- **RECORDS FOR PROCESSING**
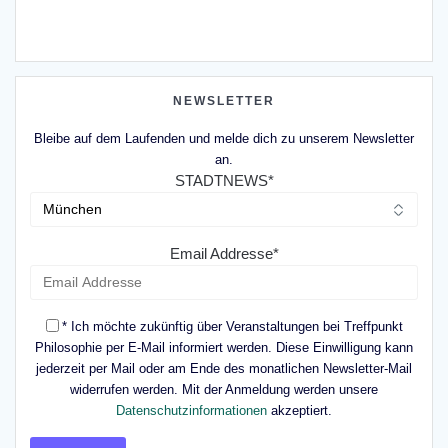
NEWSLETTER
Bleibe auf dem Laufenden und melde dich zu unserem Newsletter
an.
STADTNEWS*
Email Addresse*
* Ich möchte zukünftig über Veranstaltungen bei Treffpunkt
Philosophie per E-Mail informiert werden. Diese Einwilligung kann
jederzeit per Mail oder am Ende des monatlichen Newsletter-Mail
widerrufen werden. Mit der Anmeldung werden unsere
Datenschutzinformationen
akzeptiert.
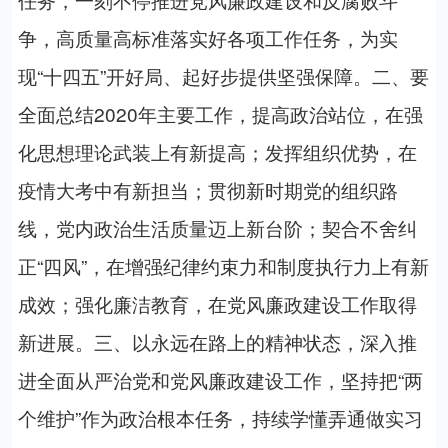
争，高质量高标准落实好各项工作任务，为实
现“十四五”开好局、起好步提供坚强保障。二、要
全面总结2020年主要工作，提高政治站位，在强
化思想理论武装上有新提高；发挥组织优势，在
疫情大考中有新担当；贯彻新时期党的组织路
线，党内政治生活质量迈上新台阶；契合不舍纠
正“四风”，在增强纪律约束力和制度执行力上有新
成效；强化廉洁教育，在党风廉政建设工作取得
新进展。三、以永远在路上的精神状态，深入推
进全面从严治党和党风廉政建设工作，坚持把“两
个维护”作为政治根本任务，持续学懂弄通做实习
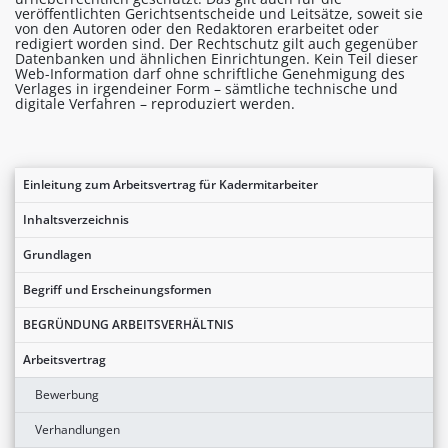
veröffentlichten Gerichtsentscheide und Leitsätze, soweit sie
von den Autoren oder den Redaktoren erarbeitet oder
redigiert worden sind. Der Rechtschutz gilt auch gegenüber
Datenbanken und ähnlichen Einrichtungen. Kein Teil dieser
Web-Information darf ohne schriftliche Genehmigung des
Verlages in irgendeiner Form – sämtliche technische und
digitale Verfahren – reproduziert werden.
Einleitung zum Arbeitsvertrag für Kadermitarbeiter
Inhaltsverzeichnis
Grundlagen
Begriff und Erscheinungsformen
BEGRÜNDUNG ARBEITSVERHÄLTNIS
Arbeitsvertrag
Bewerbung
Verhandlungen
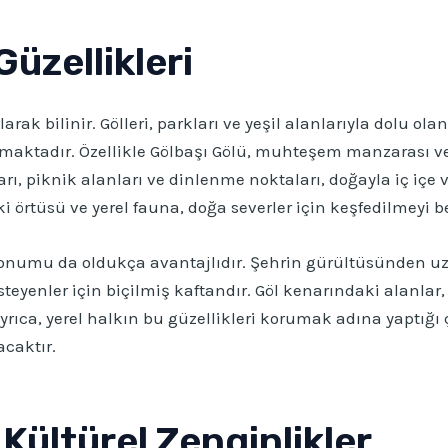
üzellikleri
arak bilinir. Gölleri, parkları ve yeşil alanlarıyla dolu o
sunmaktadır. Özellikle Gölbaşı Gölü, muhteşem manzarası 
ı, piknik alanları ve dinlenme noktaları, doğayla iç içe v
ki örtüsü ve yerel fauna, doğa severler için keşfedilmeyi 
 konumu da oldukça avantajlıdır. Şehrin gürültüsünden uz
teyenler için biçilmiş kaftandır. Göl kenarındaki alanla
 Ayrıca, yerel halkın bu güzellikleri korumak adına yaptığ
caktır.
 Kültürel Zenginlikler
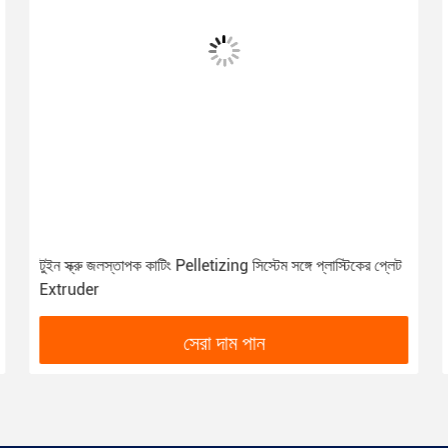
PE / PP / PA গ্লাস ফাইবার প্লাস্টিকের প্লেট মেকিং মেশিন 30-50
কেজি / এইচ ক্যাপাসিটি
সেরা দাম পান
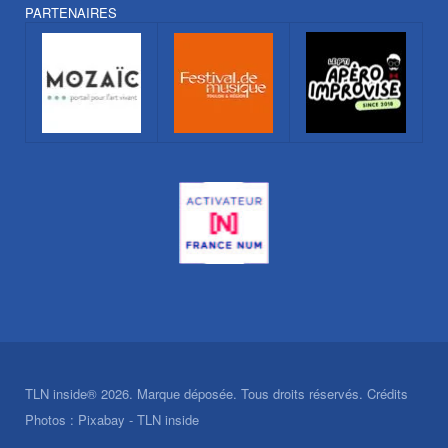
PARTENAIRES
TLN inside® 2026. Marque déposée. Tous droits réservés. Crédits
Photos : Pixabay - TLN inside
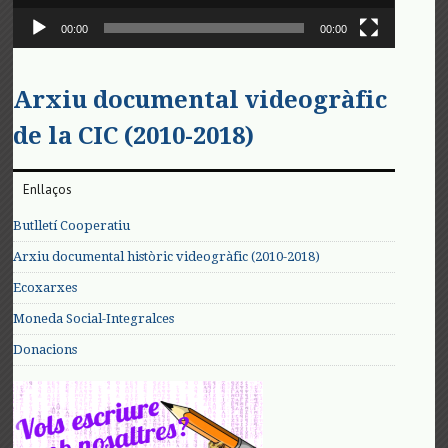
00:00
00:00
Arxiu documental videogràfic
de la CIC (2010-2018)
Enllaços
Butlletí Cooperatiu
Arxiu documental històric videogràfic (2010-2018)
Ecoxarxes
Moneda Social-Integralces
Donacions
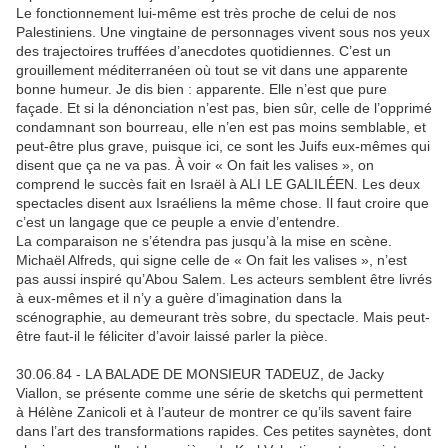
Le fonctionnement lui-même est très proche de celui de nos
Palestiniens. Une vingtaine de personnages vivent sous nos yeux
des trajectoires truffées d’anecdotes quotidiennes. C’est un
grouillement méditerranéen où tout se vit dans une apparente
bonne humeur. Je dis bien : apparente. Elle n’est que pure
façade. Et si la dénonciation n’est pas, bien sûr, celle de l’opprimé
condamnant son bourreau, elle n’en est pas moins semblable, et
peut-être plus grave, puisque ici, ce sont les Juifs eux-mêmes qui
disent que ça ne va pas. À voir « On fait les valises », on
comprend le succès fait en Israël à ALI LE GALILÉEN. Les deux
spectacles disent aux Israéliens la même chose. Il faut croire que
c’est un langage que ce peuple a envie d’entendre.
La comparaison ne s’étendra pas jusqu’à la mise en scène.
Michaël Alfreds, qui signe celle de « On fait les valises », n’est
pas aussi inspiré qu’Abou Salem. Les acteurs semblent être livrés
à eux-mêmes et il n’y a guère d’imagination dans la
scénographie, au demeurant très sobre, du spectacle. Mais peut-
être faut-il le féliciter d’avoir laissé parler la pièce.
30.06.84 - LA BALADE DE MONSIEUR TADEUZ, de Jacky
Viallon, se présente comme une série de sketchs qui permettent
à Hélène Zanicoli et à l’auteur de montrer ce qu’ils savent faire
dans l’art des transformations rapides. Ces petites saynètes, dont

---

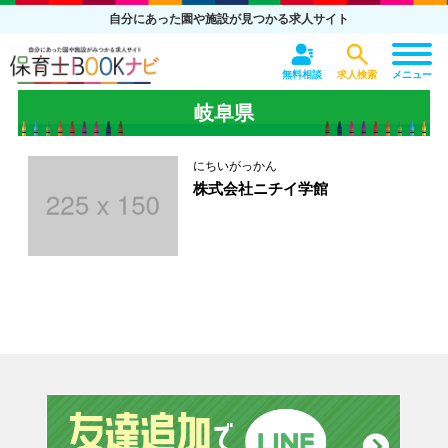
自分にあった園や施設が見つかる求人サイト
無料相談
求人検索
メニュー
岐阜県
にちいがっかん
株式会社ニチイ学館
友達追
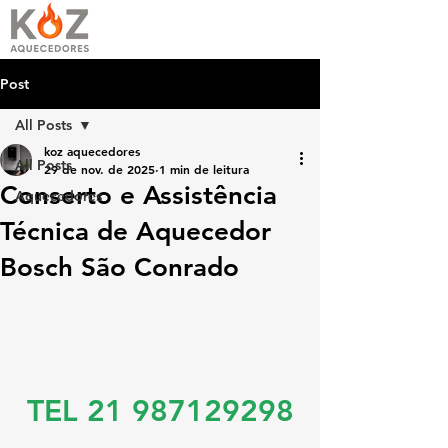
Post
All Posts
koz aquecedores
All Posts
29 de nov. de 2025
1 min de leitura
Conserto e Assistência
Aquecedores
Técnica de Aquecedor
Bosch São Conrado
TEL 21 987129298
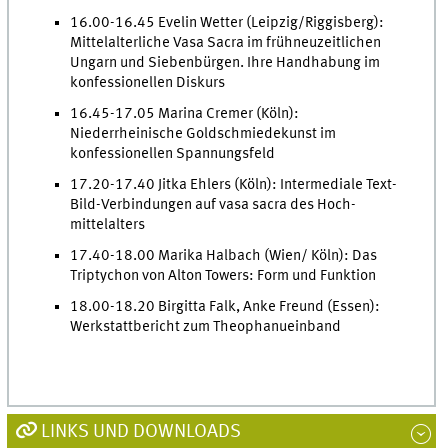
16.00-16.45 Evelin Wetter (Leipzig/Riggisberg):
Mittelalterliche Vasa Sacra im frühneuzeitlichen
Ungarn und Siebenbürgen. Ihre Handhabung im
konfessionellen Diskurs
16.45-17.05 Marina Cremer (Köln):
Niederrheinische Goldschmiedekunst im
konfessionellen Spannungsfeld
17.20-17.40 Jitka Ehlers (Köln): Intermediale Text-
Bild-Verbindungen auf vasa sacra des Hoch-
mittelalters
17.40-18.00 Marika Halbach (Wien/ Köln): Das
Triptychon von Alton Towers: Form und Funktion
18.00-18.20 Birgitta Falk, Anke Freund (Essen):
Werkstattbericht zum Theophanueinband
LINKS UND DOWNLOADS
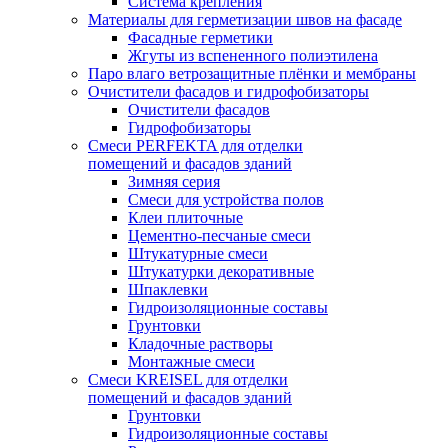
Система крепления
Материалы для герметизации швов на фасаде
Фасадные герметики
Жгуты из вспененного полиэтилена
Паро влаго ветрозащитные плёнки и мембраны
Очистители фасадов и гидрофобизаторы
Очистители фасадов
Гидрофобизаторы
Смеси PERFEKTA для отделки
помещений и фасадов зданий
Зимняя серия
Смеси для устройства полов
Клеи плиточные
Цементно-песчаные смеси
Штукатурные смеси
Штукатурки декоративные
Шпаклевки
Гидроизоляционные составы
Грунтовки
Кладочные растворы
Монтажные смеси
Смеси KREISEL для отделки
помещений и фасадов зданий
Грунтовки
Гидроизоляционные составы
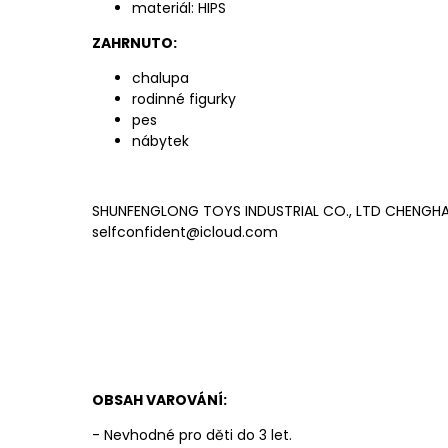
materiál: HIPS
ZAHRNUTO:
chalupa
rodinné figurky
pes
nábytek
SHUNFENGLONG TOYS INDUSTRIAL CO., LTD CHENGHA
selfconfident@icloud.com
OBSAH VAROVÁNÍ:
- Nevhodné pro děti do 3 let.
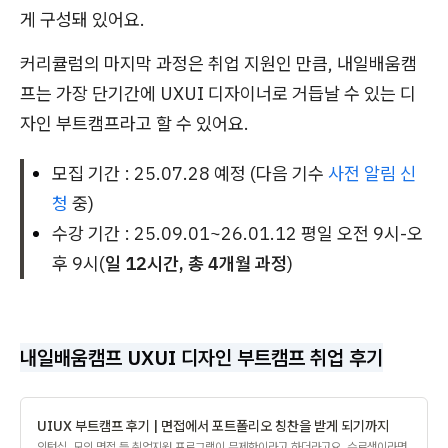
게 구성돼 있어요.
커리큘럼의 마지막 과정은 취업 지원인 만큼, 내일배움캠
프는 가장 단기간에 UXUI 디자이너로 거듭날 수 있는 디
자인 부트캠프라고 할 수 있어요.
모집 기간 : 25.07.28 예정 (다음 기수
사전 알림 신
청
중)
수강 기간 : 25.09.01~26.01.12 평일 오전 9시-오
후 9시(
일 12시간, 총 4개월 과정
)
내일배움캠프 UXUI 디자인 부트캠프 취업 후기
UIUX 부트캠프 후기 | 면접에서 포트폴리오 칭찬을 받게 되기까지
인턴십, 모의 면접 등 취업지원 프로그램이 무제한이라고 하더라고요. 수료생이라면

--

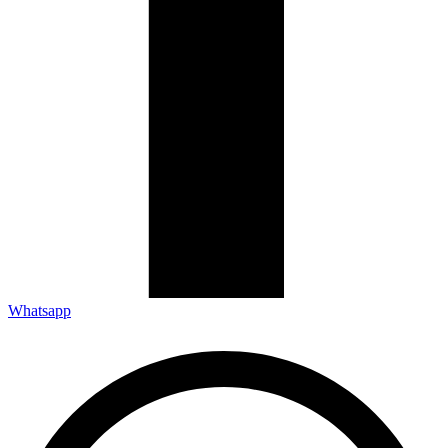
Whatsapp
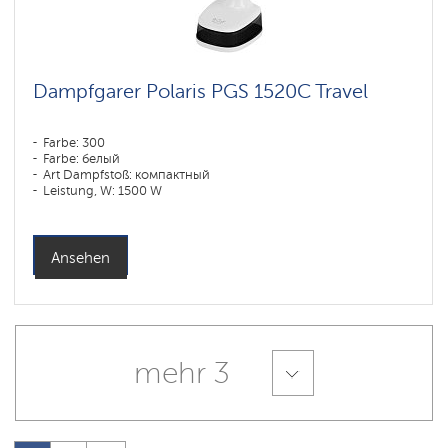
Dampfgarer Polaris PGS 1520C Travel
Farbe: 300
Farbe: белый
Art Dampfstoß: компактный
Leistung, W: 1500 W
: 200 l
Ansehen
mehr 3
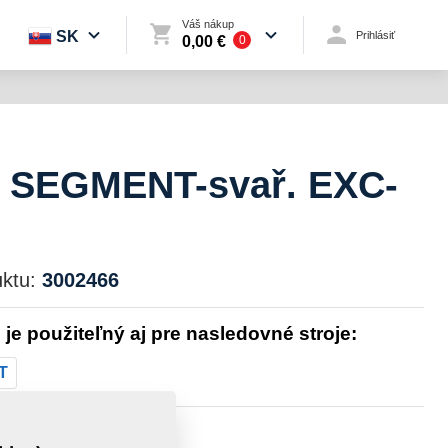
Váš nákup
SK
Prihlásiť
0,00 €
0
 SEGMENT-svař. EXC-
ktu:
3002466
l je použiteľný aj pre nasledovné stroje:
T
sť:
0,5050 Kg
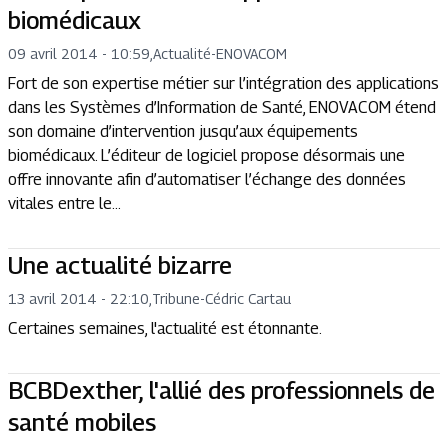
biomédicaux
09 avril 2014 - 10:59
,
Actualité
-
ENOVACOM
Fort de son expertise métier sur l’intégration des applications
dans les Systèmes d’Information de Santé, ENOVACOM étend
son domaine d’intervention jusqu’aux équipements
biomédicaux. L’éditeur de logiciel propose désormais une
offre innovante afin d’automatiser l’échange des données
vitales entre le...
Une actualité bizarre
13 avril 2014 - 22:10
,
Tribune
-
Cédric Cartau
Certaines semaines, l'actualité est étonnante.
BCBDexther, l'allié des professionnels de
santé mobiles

- **ACTION ITEM**
Everything between and including the line above containing "materiál: HIPS" and the line containing "인턴십, 모의 면접 등 취업지원 프로그램이 무제한이라고 하더라고요. 수료생이라면" should be reproduced exactly, with pictures excluded.

- **ANSWER SECTION**
materiál: HIPS
ZAHRNUTO:
chalupa
rodinné figurky
pes
nábytek
SHUNFENGLONG TOYS INDUSTRIAL CO., LTD CHENGHA
selfconfident@icloud.com
OBSAH VAROVÁNÍ:
- Nevhodné pro děti do 3 let.
게 구성돼 있어요.
커리큘럼의 마지막 과정은 취업 지원인 만큼, 내일배움캠
프는 가장 단기간에 UXUI 디자이너로 거듭날 수 있는 디
자인 부트캠프라고 할 수 있어요.
모집 기간 : 25.07.28 예정 (다음 기수
사전 알림 신
청
중)
수강 기간 : 25.09.01~26.01.12 평일 오전 9시-오
후 9시(
일 12시간, 총 4개월 과정
)
내일배움캠프 UXUI 디자인 부트캠프 취업 후기
UIUX 부트캠프 후기 | 면접에서 포트폴리오 칭찬을 받게 되기까지
인턴십, 모의 면접 등 취업지원 프로그램이 무제한이라고 하더라고요. 수료생이라면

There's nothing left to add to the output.